TASK DESCRIPTION:
Check every line of the material below, and show those that contain "publiskās".
------ DATA TO USE
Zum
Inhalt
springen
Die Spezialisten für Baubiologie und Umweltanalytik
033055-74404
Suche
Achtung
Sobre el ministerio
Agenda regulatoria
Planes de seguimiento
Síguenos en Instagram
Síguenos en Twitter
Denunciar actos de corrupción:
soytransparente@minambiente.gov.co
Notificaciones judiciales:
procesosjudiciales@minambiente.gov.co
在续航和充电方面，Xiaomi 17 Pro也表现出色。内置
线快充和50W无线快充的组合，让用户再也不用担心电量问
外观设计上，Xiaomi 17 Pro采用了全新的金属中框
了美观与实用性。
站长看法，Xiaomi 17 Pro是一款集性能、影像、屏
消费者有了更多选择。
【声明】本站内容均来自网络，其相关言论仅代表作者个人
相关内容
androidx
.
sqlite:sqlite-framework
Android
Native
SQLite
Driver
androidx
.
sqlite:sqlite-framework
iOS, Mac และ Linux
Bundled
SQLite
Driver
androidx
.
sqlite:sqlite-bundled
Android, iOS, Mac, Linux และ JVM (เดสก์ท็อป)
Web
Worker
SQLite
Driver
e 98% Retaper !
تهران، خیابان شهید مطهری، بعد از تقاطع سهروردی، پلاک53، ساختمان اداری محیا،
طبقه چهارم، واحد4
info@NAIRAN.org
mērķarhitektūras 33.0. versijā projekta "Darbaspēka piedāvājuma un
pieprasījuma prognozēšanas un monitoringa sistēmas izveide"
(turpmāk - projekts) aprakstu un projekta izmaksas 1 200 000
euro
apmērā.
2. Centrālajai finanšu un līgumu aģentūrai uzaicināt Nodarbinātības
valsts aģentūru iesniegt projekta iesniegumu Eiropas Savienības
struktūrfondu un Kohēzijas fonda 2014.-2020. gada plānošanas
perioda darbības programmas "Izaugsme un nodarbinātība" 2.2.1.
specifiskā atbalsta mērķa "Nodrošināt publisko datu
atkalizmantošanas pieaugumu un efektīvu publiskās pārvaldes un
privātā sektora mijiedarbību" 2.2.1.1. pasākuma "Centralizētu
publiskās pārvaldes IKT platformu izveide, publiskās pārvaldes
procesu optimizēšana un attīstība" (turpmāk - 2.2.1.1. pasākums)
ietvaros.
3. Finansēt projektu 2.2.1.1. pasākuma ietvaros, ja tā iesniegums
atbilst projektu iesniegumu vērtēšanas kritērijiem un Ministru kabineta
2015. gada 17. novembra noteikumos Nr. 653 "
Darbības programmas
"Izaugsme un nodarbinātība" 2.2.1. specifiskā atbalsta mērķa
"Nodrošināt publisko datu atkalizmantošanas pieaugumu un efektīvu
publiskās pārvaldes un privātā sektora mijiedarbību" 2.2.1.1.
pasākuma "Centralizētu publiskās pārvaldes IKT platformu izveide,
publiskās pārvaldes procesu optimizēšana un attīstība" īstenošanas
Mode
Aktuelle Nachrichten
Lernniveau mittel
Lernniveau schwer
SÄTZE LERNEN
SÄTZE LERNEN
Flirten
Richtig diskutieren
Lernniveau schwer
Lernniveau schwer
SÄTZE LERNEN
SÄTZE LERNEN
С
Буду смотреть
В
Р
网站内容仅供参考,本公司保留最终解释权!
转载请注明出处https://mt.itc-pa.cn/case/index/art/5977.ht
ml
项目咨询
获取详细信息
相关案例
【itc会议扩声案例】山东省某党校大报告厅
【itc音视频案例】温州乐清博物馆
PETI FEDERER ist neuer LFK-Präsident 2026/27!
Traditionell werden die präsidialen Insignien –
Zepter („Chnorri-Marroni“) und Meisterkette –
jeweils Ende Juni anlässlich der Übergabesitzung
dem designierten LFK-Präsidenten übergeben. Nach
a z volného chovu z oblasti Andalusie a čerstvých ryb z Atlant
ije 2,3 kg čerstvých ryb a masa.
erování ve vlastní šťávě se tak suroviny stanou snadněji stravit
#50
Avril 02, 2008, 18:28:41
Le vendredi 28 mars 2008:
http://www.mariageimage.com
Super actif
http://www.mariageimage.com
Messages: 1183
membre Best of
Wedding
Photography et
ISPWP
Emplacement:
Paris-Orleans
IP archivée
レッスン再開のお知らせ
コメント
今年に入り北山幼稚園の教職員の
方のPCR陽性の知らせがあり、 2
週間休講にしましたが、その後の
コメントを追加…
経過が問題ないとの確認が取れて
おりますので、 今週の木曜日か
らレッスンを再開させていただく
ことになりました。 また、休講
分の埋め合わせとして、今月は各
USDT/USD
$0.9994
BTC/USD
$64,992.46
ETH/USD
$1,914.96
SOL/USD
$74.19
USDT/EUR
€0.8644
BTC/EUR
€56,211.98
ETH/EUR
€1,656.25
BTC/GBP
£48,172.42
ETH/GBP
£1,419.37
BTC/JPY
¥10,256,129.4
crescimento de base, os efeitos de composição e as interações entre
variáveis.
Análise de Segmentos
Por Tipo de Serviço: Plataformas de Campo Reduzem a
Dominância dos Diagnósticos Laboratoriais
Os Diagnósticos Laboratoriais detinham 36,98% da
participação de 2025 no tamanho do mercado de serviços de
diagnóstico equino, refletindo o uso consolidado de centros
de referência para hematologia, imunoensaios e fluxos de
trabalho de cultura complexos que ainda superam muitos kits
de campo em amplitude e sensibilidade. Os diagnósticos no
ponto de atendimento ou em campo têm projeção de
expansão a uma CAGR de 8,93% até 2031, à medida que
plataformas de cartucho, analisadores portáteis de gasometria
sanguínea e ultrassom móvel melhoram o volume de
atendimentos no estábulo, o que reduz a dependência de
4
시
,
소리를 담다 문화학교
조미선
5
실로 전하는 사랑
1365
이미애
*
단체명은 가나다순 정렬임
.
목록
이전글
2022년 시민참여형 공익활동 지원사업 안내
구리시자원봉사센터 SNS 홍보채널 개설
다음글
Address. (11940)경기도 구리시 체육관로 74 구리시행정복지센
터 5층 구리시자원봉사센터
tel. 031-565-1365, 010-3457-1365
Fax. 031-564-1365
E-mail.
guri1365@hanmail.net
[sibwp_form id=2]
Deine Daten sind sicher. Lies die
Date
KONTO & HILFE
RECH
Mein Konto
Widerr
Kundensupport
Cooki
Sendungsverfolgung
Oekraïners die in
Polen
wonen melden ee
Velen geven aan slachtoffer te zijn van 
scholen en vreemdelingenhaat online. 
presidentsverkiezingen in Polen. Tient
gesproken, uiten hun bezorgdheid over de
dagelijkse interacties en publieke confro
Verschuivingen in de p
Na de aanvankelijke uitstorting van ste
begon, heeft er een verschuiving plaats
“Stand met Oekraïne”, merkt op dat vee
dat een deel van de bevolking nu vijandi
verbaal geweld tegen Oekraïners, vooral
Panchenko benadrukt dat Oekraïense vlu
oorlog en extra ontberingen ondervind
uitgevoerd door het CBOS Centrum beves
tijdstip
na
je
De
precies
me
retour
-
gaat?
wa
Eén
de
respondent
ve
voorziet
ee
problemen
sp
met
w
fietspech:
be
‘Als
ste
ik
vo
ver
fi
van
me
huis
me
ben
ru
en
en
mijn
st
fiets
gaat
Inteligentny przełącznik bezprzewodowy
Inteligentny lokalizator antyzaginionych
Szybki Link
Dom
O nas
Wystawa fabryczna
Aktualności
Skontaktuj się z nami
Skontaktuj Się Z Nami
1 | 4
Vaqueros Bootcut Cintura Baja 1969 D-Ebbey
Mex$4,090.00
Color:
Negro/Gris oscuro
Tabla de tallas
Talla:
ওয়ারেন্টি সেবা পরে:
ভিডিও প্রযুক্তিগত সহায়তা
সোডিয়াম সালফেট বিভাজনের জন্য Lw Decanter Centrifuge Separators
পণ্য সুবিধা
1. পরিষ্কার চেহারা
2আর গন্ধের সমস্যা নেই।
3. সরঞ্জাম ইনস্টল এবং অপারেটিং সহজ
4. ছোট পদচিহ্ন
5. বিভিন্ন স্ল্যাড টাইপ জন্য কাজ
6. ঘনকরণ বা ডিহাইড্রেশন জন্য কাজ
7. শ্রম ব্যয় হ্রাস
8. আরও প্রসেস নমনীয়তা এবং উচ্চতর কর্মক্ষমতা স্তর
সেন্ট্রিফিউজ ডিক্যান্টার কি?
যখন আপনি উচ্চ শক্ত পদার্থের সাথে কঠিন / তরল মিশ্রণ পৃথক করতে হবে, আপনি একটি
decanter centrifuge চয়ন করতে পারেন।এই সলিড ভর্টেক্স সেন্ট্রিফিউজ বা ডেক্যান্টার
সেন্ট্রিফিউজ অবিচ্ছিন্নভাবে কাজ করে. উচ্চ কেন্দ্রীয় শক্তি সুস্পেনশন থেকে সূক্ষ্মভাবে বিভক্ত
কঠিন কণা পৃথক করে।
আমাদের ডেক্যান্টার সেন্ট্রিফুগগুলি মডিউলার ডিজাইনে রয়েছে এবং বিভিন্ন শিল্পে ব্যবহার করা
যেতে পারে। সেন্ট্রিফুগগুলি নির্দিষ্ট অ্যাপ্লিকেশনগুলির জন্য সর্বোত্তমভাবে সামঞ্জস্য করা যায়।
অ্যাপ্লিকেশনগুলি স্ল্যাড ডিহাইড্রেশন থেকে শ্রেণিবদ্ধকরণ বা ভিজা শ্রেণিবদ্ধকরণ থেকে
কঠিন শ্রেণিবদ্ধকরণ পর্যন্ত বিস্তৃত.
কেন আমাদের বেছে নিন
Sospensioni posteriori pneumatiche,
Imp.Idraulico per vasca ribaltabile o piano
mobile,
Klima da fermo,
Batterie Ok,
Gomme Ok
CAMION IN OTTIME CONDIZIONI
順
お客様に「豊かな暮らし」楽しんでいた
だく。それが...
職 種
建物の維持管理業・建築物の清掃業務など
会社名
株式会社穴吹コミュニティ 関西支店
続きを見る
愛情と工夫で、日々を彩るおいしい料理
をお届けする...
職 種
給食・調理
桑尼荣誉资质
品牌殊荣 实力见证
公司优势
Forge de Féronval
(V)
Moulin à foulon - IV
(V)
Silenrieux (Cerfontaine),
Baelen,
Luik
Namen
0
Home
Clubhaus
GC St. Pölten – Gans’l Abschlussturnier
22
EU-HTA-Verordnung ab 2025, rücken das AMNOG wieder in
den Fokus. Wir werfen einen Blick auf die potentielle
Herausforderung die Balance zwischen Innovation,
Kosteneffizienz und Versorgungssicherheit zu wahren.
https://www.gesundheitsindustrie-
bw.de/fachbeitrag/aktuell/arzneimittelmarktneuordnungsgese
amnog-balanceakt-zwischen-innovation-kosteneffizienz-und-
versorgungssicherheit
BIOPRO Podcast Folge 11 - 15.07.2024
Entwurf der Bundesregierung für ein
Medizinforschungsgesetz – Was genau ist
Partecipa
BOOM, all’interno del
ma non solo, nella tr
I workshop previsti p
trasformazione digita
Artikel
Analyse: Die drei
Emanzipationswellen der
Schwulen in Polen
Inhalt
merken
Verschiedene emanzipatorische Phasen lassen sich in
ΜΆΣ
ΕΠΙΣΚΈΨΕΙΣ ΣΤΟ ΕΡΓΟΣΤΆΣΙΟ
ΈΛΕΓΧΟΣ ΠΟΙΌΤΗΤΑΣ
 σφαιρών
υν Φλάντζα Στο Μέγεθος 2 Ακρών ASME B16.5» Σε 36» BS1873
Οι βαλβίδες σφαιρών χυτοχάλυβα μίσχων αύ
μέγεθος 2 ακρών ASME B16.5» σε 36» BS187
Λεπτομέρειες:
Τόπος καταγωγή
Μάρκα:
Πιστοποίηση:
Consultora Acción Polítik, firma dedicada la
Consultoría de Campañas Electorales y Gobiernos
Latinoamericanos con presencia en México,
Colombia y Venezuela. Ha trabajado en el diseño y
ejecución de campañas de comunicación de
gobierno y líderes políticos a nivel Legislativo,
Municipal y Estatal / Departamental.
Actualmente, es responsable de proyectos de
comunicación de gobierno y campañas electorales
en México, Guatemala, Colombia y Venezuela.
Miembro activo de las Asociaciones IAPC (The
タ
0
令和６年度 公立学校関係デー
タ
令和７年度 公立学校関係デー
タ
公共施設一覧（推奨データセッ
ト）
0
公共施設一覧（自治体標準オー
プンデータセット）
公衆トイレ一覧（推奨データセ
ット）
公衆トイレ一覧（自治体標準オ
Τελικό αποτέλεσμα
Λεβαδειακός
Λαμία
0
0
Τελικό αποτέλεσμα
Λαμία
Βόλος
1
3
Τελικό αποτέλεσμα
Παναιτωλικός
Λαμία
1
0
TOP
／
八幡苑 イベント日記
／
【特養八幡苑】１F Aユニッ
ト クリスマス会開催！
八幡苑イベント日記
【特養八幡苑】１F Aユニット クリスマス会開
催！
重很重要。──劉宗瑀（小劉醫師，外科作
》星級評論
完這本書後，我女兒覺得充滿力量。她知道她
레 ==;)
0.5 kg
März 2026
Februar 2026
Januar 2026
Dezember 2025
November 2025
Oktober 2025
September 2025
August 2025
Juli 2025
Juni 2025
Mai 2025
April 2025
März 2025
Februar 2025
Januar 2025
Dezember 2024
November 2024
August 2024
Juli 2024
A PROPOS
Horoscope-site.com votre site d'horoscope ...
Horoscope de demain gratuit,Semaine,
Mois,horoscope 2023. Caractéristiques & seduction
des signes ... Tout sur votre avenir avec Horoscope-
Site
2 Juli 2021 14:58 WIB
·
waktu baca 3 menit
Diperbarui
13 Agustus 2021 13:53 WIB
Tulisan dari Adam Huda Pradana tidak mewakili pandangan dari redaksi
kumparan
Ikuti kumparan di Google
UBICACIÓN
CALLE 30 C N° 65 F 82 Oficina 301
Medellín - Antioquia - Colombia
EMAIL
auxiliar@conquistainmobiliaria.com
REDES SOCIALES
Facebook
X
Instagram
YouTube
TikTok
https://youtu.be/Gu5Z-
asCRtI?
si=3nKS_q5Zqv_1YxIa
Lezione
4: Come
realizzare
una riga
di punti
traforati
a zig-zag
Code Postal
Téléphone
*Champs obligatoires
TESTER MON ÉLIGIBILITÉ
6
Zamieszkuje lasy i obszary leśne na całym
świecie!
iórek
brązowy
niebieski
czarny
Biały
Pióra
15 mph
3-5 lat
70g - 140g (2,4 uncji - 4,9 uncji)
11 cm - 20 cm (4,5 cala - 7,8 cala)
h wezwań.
------------
RESPONSE TO THIS TASK:
atkalizmantošanas pieaugumu un efektīvu publiskās pārvaldes un
publiskās pārvaldes IKT platformu izveide, publiskās pārvaldes
publiskās pārvaldes un privātā sektora mijiedarbību" 2.2.1.1.
pasākuma "Centralizētu publiskās pārvaldes IKT platformu izveide,
publiskās pārvaldes procesu optimizēšana un attīstība" īstenošanas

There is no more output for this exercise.